Let's face it—moving to a new place can be both exciting and overwhelming. Here are tips on making your new town feel like home.

Determine your desirables

Taylor is not alone in emphasizing schools in her neighborhood search. A highly rated school district is the number one priority in many markets. And there's a bonus, says Morgan Franklin, a realtor in Lexington, Kentucky: "The better the school district, the higher the home values."

Getting around is another key factor in neighborhood choice, which is why Franklin recommends commuters use daily traffic counts and heat maps to estimate travel time. Real estate investor Brian Davis encourages his urban-dwelling clients to use sites like WalkScore.com to determine walkability to local amenities.

Ultimately, Taylor suggests buyers carefully consider what's important to them, and recognize that those priorities will change over time. Now that Taylor's kids are grown and she and her husband are relocating to Texas, her must-haves are different: a single-level house in a safe, well-kept neighborhood that's a quick car ride to stores and restaurants.

Meet the neighbors

Once you make the move, it's time to meet the neighbors. That can be tricky when you're working all day—though not impossible.
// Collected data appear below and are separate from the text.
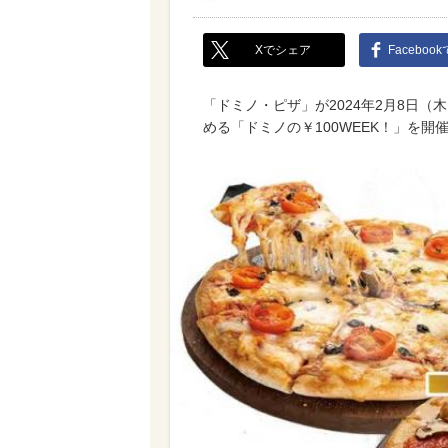
Xでシェア
Faceboo
「ドミノ・ピザ」が2024年2月8日（
める「ドミノの￥100WEEK！」を開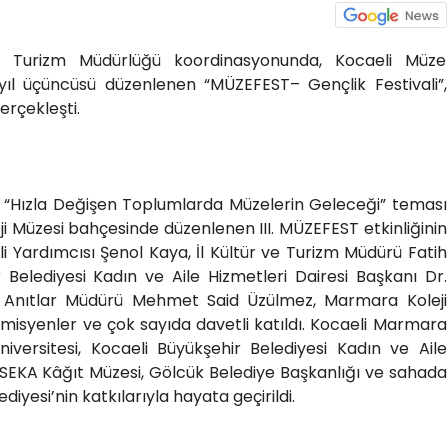
 ve Turizm Müdürlüğü koordinasyonunda, Kocaeli Müze
ıl üçüncüsü düzenlenen “MÜZEFEST– Gençlik Festivali”,
erçekleşti.
 “Hızla Değişen Toplumlarda Müzelerin Geleceği” teması
i Müzesi bahçesinde düzenlenen III. MÜZEFEST etkinliğinin
li Yardımcısı Şenol Kaya, İl Kültür ve Turizm Müdürü Fatih
 Belediyesi Kadın ve Aile Hizmetleri Dairesi Başkanı Dr.
 Anıtlar Müdürü Mehmet Said Üzülmez, Marmara Koleji
emisyenler ve çok sayıda davetli katıldı. Kocaeli Marmara
 Üniversitesi, Kocaeli Büyükşehir Belediyesi Kadın ve Aile
, SEKA Kâğıt Müzesi, Gölcük Belediye Başkanlığı ve sahada
diyesi’nin katkılarıyla hayata geçirildi.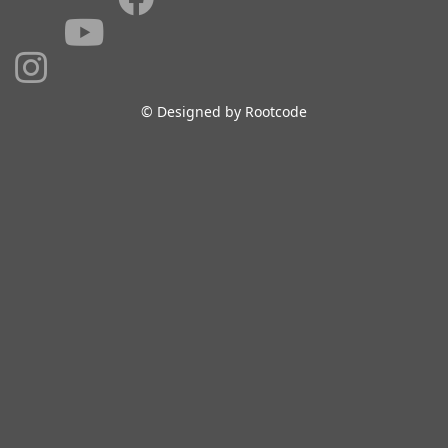
© Designed by Rootcode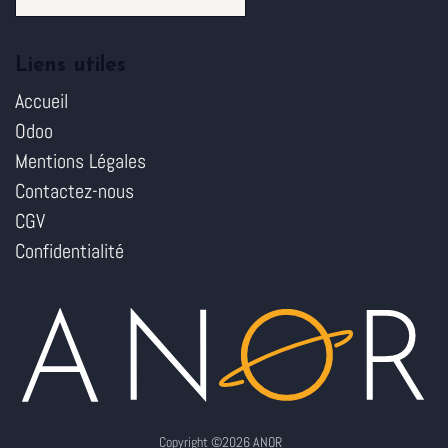
Liens utiles
Accueil
Odoo
Mentions Légales
Contactez-nous
CGV
Confidentialité
Copyright ©2026 ANOR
"It's largely a matter of being willing to put yourself out there, combined with the effort of actively finding ways to engage with people," says Davis, who blogs at SparkRental.com. "New transplants should never say no to an invitation, and should attend every social event in their community they can."

For Taylor, walking her kids to the bus stop each day was the perfect way to get acquainted with her neighbors. "As we met and chatted, we became part of the neighborhood."

Find a passion—and plant a seed

Making friends with the neighbors can certainly help you feel at home in the community, but don't stop there. To cement your identity in a brand new locale, Franklin suggests getting involved in area-specific activities.

"A day at the races with a bit of burgoo"--a spicy stew that's popular in the Midwest and South— "and bourbon will solidify that you are now a Kentuckian," he says. "The connection to the area will allow you to identify as a member of the community."

In addition, Beverly Hills, Calif., realtor Chantay Bridges encourages you to continue to do whatever you enjoyed before you moved.

"Did you ride your bike, take the train, visit the local hot spots? If so, keep those traditions," she says. "Don't sit in the house and tell yourself how sad you are you don't know anyone. Get out there, make new friends and build new memories and traditions."